Lack Of Trains Cost Wyoming $100 Million in Coal Revenue In 2022

Wyoming coal mines saw an uptick in production last year, but about 50 million tonnes of production didn’t happen because of a lack of rail service to get the coal from the mines in Wyoming to power plants across the country. During a presentation for the Senate Minerals, Business and Economic Development Committee this week, Wyoming Mining Association Executive Director Travis Deti said that when mines can’t ship coal, it’s just lost business.

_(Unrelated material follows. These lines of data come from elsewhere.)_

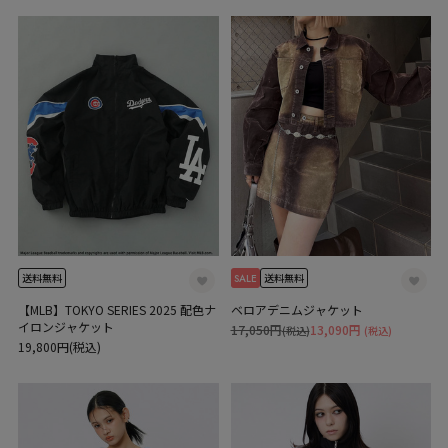
SALE
送料無料
送料無料
【MLB】TOKYO SERIES 2025 配色ナ
ベロアデニムジャケット
イロンジャケット
17,050円
13,090円
(税込)
(税込)
19,800円(税込)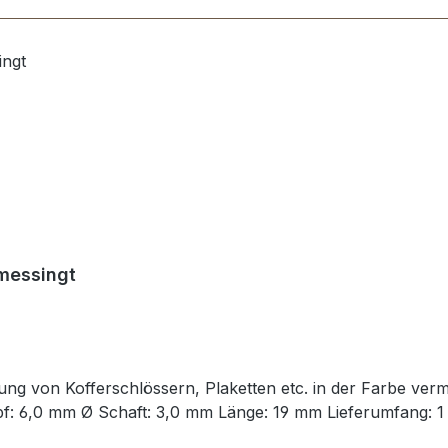
rmessingt
tigung von Kofferschlössern, Plaketten etc. in der Farbe ver
pf: 6,0 mm Ø Schaft: 3,0 mm Länge: 19 mm Lieferumfang: 1 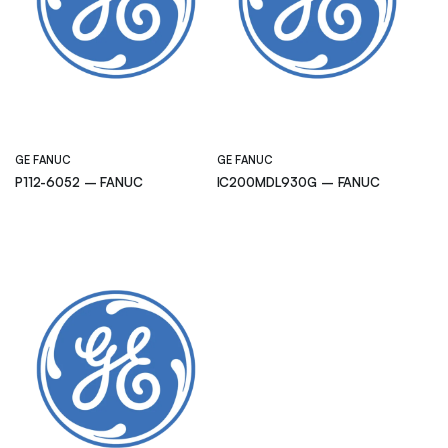
GE FANUC
GE FANUC
P112-6052 – FANUC
IC200MDL930G – FANUC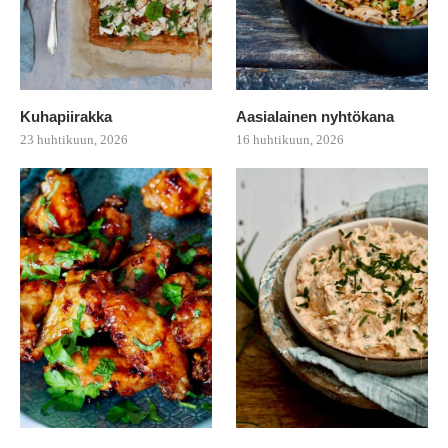
Kuhapiirakka
Aasialainen nyhtökana
23 huhtikuun, 2026
16 huhtikuun, 2026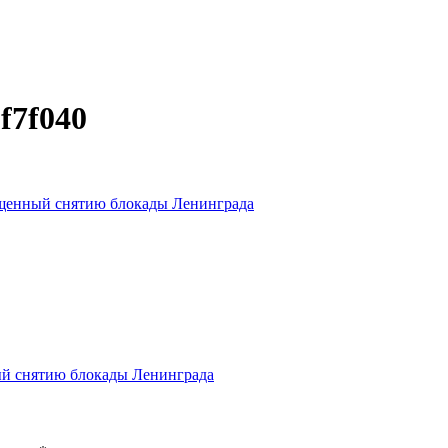
f7f040
вященный снятию блокады Ленинграда
ный снятию блокады Ленинграда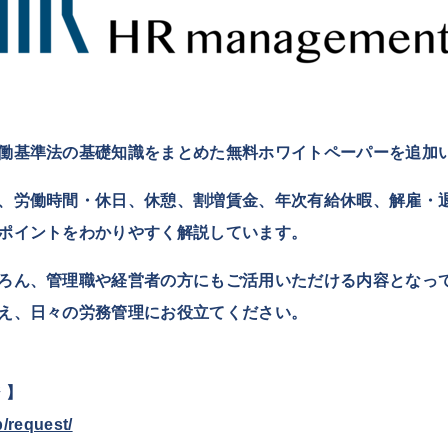
働基準法の基礎知識をまとめた無料ホワイトペーパーを追加
、労働時間・休日、休憩、割増賃金、年次有給休暇、解雇・
ポイントをわかりやすく解説しています。
ろん、管理職や経営者の方にもご活用いただける内容となっ
え、日々の労務管理にお役立てください。
 】
p/request/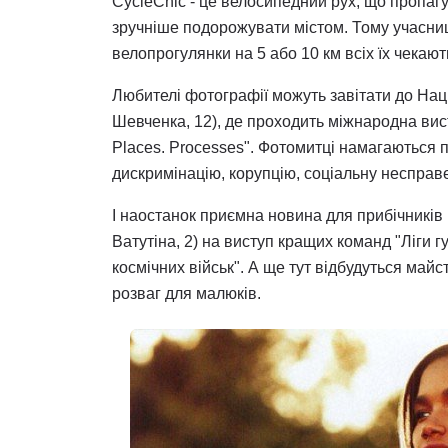
CycleChic - це велосипедний рух, що пропагу
зручніше подорожувати містом. Тому учасниц
велопрогулянки на 5 або 10 км всіх їх чекають
Любителі фотографії можуть завітати до Наці
Шевченка, 12), де проходить міжнародна вист
Places. Processes". Фотомитці намагаються 
дискримінацію, корупцію, соціальну несправед
І наостанок приємна новина для прибічників 
Ватутіна, 2) на виступ кращих команд "Ліги г
космічних військ". А ще тут відбудуться май
розваг для малюків.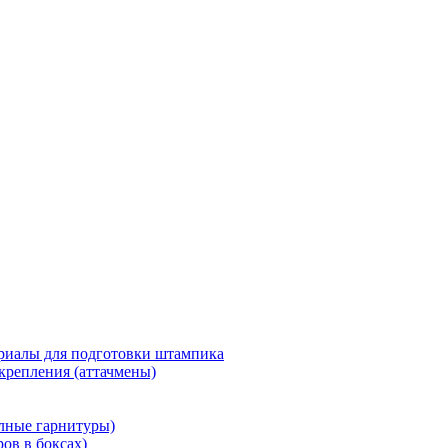
риалы для подготовки штампика
крепления (аттачмены)
олные гарнитуры)
ров в боксах)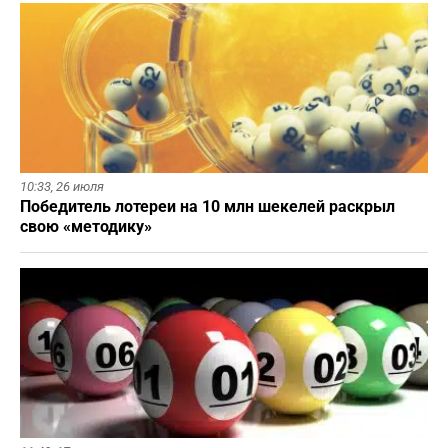
10:33,
26 июля
Победитель лотереи на 10 млн шекелей раскрыл
свою «методику»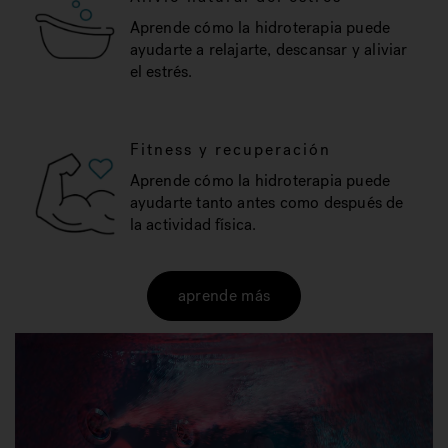
Aprende cómo la hidroterapia puede
ayudarte a relajarte, descansar y aliviar
el estrés.
Fitness y recuperación
Aprende cómo la hidroterapia puede
ayudarte tanto antes como después de
la actividad física.
aprende más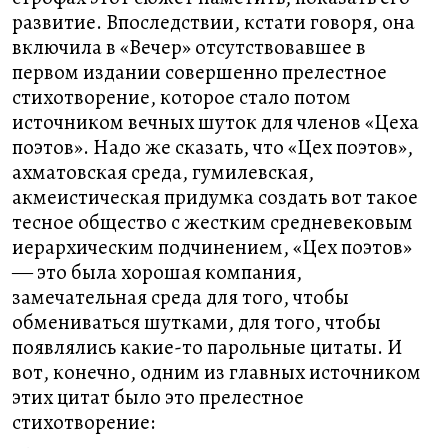
развитие. Впоследствии, кстати говоря, она
включила в «Вечер» отсутствовавшее в
первом издании совершенно прелестное
стихотворение, которое стало потом
источником вечных шуток для членов «Цеха
поэтов». Надо же сказать, что «Цех поэтов»,
ахматовская среда, гумилевская,
акмеистическая придумка создать вот такое
тесное общество с жестким средневековым
иерархическим подчинением, «Цех поэтов»
― это была хорошая компания,
замечательная среда для того, чтобы
обмениваться шутками, для того, чтобы
появлялись какие-то парольные цитаты. И
вот, конечно, одним из главных источником
этих цитат было это прелестное
стихотворение: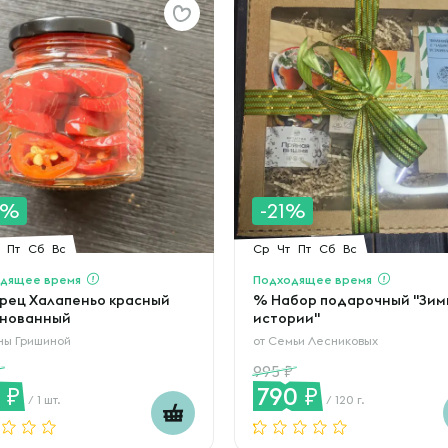
0%
-21%
Пт
Сб
Вс
Ср
Чт
Пт
Сб
Вс
дящее время
Подходящее время
рец Халапеньо красный
% Набор подарочный "Зим
нованный
истории"
ны Гришиной
от
Семьи Лесниковых
995
8
790
/ 1 шт.
/ 120 г.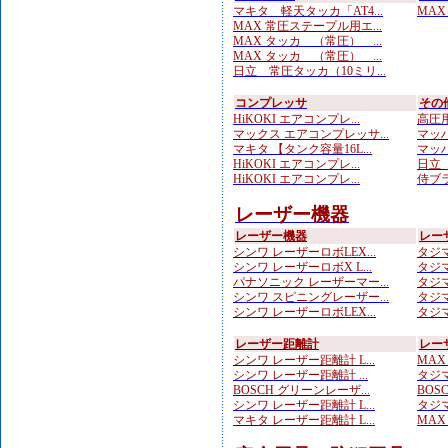
マキタ 軽天タッカ「AT4...
MAX
MAX 常圧ステープル用エ...
MAX タッカ （常圧） ...
MAX タッカ （常圧） ...
日立 常圧タッカ（10ミリ...
コンプレッサ
その
HiKOKI エアコンプレ...
高圧用
マックス エアコンプレッサ...
マッハ
マキタ 【タンク容量16L...
マッハ
HiKOKI エアコンプレ...
日立 
HiKOKI エアコンプレ...
侍ブラ
レーザー機器
レーザー機器
レー
シンワ レーザーロボLEX...
タジマ
シンワ レーザーロボX L...
タジマ
パナソニック レーザーマー...
タジマ
シンワ スピニングレーザー...
タジマ
シンワ レーザーロボLEX...
タジマ
レーザー距離計
レー
シンワ レーザー距離計 L...
MAX
シンワ レーザー距離計 ...
タジマ
BOSCH グリーンレーザ...
BOS
シンワ レーザー距離計 L...
タジマ
マキタ レーザー距離計 L...
MAX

Deti estimates that the state of Wyoming lost about $100 million in revenues as a result of unrealized severance taxes from that lost production in 2022. In December, during the Arctic blast that sent temperatures rapidly into negative numbers in a matter of hours, Wyoming mines had consecutive days in which no rail cars were available.

Deti told Cowboy State Daily that one of Wyoming’s coal companies told him recently that when it comes to getting rail service, it’s “hit or miss.” When coal-fired power plants can’t get coal, they switch to natural gas, Deti said. During periods of cold weather, natural gas prices tend to go up, and so when plants are using more gas, it costs more for consumers.